The only way to be blocked in Abacus is for every column to have a card at the bottom (exposed) which cannot go to a foundation, and where the next-lower card (the card which precedes it to the foundation and gets packed onto it in the tableau) is buried in the same column. The fundamental flaw in Abacus is that being blocked seems much too easy to avoid, and it would be almost trivial to avoid if you could move any card into an empty column.  The underlying cause of this "fundamental flaw" is that none of the cards in Abacus are hidden: in most Scorpion/Yukon games, what drives strategy is to try and uncover the cards which are dealt face down at the beginning. In Abacus there are no face down cards, and one can almost move cards around at random and probably win. What drove this point home to me was the realization after playing my first couple of games that one can deal out the entire deck at the start (clicking on the deck three times) and still win easily, provided you are careful, once the kings have all reached the tops of columns, to avoid the kind of blocked position I described earlier. One of the first few times I tried doing this, I was careless (deal 20172) and got blocked, but undoing a few moves made it easy to fix the mistake. Since then I have won almost a dozen games without difficulty. A quick calculation shows that the chance of being blocked after dealing the whole stock out at the beginning is 1 in 6.37 million. How can Abacus be fixed? I suspect that some of the cards need to be dealt face-down at the start, but probably not as many as the Klondike pattern -- Russian solitaire is much too unwinnable for my taste (I think, by the way, that the Wasp rule would make Russian solitaire better too). The game of Wasp in Absolute Yukon, on the other hand, seems too easy; the original version in Solitaire's Journey has an extra column of face-down cards which seems to make a *lot* of difference. I've always liked the game of Wasp; allowing any card to fill an empty column makes the game more strategic (far more interesting decisions to make) as well as easier to win, but the number of face down cards is a delicate balance and the original Scorpion tableau (as opposed to what is called Scorpion II in PGS) seems much better. For that reason, and because I don't like to see rules changed without a good reason, I'd be happier if Wasp in Absolute Yukon was the same as the original in Solitaire's Journey.

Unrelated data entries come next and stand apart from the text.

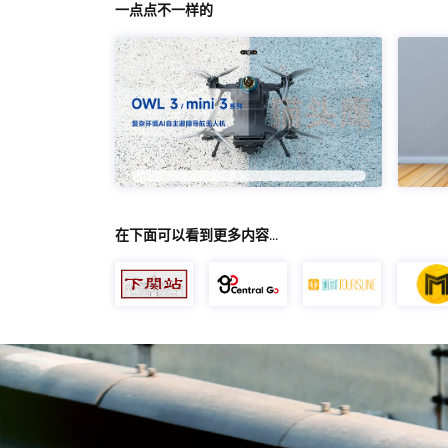
一点点不一样的
在下面可以看到更多内容…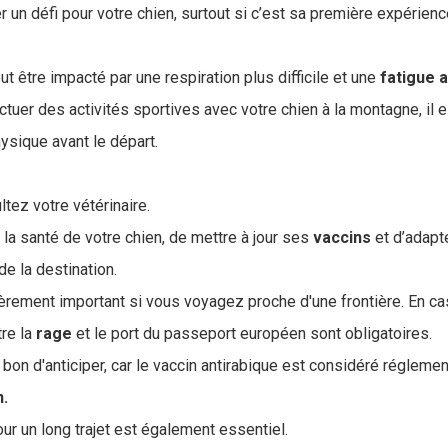
r un défi pour votre chien, surtout si c’est sa première expérienc
t être impacté par une respiration plus difficile et une
fatigue
a
tuer des activités sportives avec votre chien à la montagne, il es
ysique avant le départ.
ltez votre vétérinaire.
 la santé de votre chien, de mettre à jour ses
vaccins
et d’adapt
de la destination.
lièrement important si vous voyagez proche d'une frontière. En ca
tre la
rage
et le port du passeport européen sont obligatoires.
t bon d'anticiper, car le vaccin antirabique est considéré réglemen
n.
ur un long trajet est également essentiel.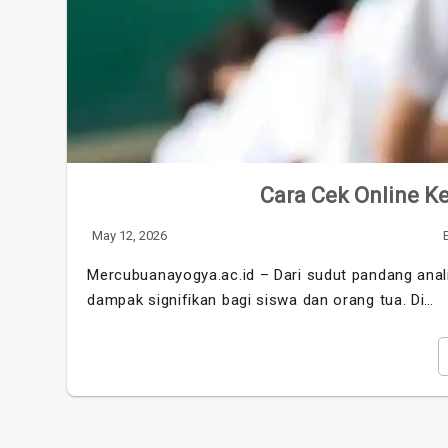
Cara Cek Online 
May 12, 2026
Mercubuanayogya.ac.id – Dari sudut pandang ana
dampak signifikan bagi siswa dan orang tua. Di…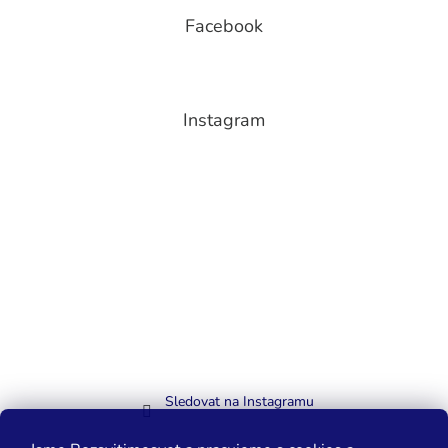
Facebook
Instagram
Sledovat na Instagramu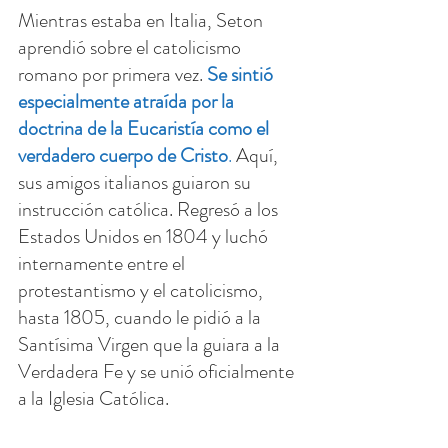
Mientras estaba en Italia, Seton 
aprendió sobre el catolicismo 
romano por primera vez. 
Se sintió 
especialmente atraída por la 
doctrina de la Eucaristía como el 
verdadero cuerpo de Cristo
. 
Aquí, 
sus amigos italianos guiaron su 
instrucción católica. Regresó a los 
Estados Unidos en 1804 y luchó 
internamente entre el 
protestantismo y el catolicismo, 
hasta 1805, cuando le pidió a la 
Santísima Virgen que la guiara a la 
Verdadera Fe y se unió oficialmente 
a la Iglesia Católica.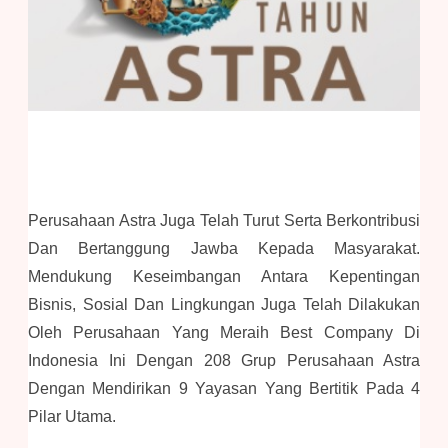
Perusahaan Astra Juga Telah Turut Serta Berkontribusi
Dan Bertanggung Jawba Kepada Masyarakat.
Mendukung Keseimbangan Antara Kepentingan
Bisnis, Sosial Dan Lingkungan Juga Telah Dilakukan
Oleh Perusahaan Yang Meraih Best Company Di
Indonesia Ini Dengan 208 Grup Perusahaan Astra
Dengan Mendirikan 9 Yayasan Yang Bertitik Pada 4
Pilar Utama.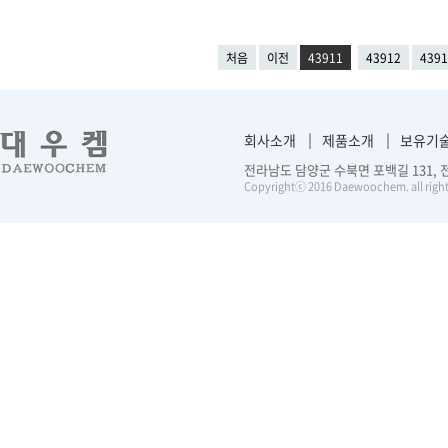
처음
이전
43911
43912
4391
회사소개
제품소개
보유기
전라남도 담양군 수북면 포백길 131, 전화 :
Copyrightⓒ 2016 Daewoochem. all right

I'll close with a comment on the "Calculation" feature: I expect some people will like this a lot, but to me it is an irrelevancy -- it forces you to think about what card goes on which (good practice for Calculation itself, perhaps), but has no effect whatsoever on strategy. Bob Abbott (inventor of Eleusis, Ultima, and other games) says that clarity should be one of the guiding principles of game design, and Abacus in my view violates this principle here. An analogy would be a "variant" of bridge where the cards were ranked differently in each suit; confusing to players until/unless they got used to it, but having no essential effect on the game itself (since we assume deals are random). The ordering in Abacus is just a different mapping of the cards (if the second foundation suit is clubs, 4C-6C-8C are exactly like 2C-3C-4C would be if clubs was the first suit). [While this feature would be very bad in bridge, since the game would be undoubtedly be marred by mistakes in play in remembering which cards ranked higher in different suits, it's essentially irrelevant in Abacus since the program won't let you make an illegal play. Still, I wouldn't want to hand-deal Abacus.]  In Calculation, building up the foundations by different intervals works because the foundations are suitless, so each rank has a different strategic flavor and there are lots of interesting decisions to be made (should I use this queen on the third or fourth foundation?). In a game with suited foundations this doesn't happen, since every card can only go in one place.